Agile France 2016 – Decentralized Architecture

At Agile France 2016 in Paris I ran an open-space session on Decentralized Architecture. This was an opportunity to collect various perspectives on a topic that I’ve been thinking about and discussing with colleagues over the last few years.

Architecture Definition Ambiguity

We started with a quick survey with all the attendees, who were asked to give “examples of architecture”, in any form and in their own interpretation of the word.

Going through the examples, the very first realization was that in practice there are many different visions of architecture:

  • “Preventing accidental complexity”
  • “Ensuring consistency”, “avoiding doing the same thing twice”, “coordination between multiple applications”
  • “The norms & blueprints: REST API, Service-Orientation…”
  • “The Main Decisions, especially the structuring decisions”
  • “The Vision, Consistency, Technical Debt management”
  • “The Coding guidelines: testable code, ability to extend…”
  • Psychological comfort: “We expect the architect to comfort the team and reassure them on the quality of their decisions”

Some of these definitions focus on the purpose, other on the solutions. We don’t mean the same thing at all when we use the word “architecture”. The definition of architecture is disturbingly ambiguous.

But this little survey was also a way for many to express their frustrations with respect to doing architecture and in particular with the architects.

The Architecture Frustration

The bottleneck effect

The most obvious complaint was that architecture as usually done by a central architecture group is a source of delays:

“architects slow us down by several weeks on any new project”.

As a result, it’s not uncommon for projects to game the rules to avoid going through the architects. For example if all projects beyond 100 man/day have to go through a mandatory architecture review, then a team with a genuine 120man/day project may try to split it into two 60 man/day projects to go under the threshold.

Conflicting schools of thoughts.

The other complaint is that “The architects impose arbitrary rules we disagree with, and that are detrimental to our project”.

Perhaps the team is just wrong, in which case the architects are trying to improve the things but they fail to convince. But perhaps the architects are outdated in their world view. In any case, when then teams and the architects follow different schools of thoughts then you can expect confusion, mis-communication and distrust.

Activity over Role

At this point of the session, another big realization was that we should not confuse the activity of “doing architecture” and the role of “the architect”. Taking care of the architecture is the most important, regardless of weather  you have a role of architect or not. This was the point put forward by my colleague Ly-Jia (@Ly_Jia) in her past talks on the topic.

Architecture as an activity over Architect as a role

Of course, when a team does not know how to architect (the activity), then they call an architect (the role) for help, who will bring their skills to solve the issues.

Architect as the Decision-Maker

While we mentioned before that some teams try to avoid dealing with their architects, other actually wish they had access to architects for advices or even to make the decisions.

“We have no architect and we should have one to reduce our current mess”

“Without architect, it’s chaos.”

“We expect the architect to take the important decisions that are vital to the project”.

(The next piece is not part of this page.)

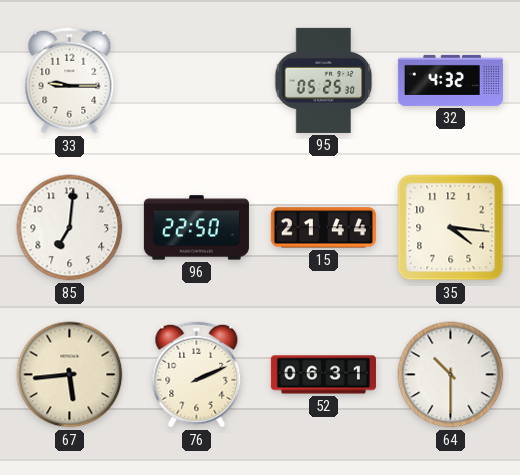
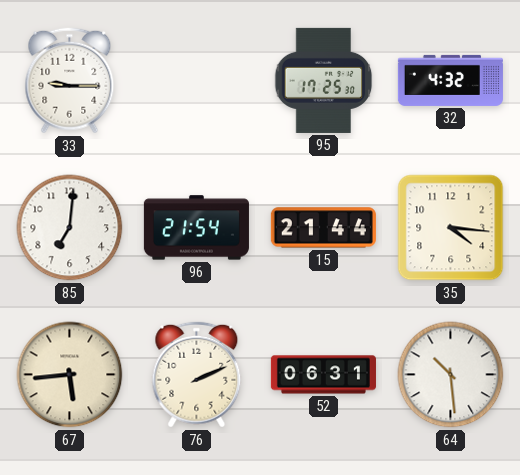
95: 05:25 -> 17:25
96: 22:50 -> 21:54
64: 10:30 -> 10:29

In this view, the architect is the decision-maker for the team. The team is then supposed to follow the decisions. The architects should check the conformity after the work is done, even if they usually have no time to do that.

The architect as the decision-maker comes at a cost: it slows you down. This is hard to accept when you want short time-to-market. If you knew how to make decisions yourself in the team, you could go faster.

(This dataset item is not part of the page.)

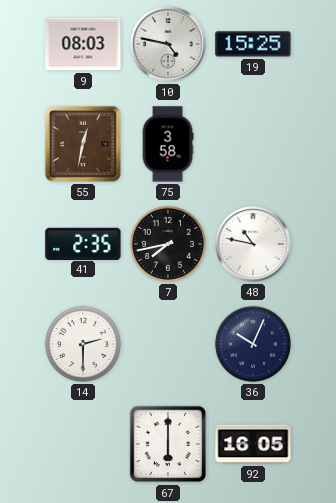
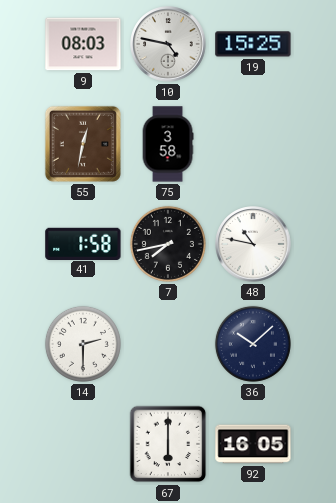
41: 2:35 -> 1:58
36: 10:04 -> 10:08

When the team knows how to do architecture

When the team has all the skills then it’s perfect, at least for their project. Decisions are local, fast, and well-informed.

“We don’t have an architect and it’s fine”.

This is an ideal situation we should nurture and encourage. However in practice not every team has all the skills. For example when surveying what’s important about architecture during the session at the conference, hardly anyone mentioned Data Authority as a concern.

Teams are probably not self-sufficient in all necessary skills. They probably need training and external help from people more skilled in architecture.

Architect as the Trainer on Architecture Skills

Many teams need training in architecture, and the architect is often the right person to teach that to the teams. In this view, the architect does not take decisions, but acts as a trainer, until there’s no need for training any more. It’s a biodegradable role, but with many teams, some turnover and the evolution of architecture skills, don’t expect that role to become useless anytime soon.

In fact this role of training the team already happens to some extent and informally during the meetings with the architects, even when the architects are the decision-makers. If they explain the decision-making and the rationale behind the decisions, then the attendees can learn how to reason like the architect. And perhaps next time the team can decide on its own in confidence.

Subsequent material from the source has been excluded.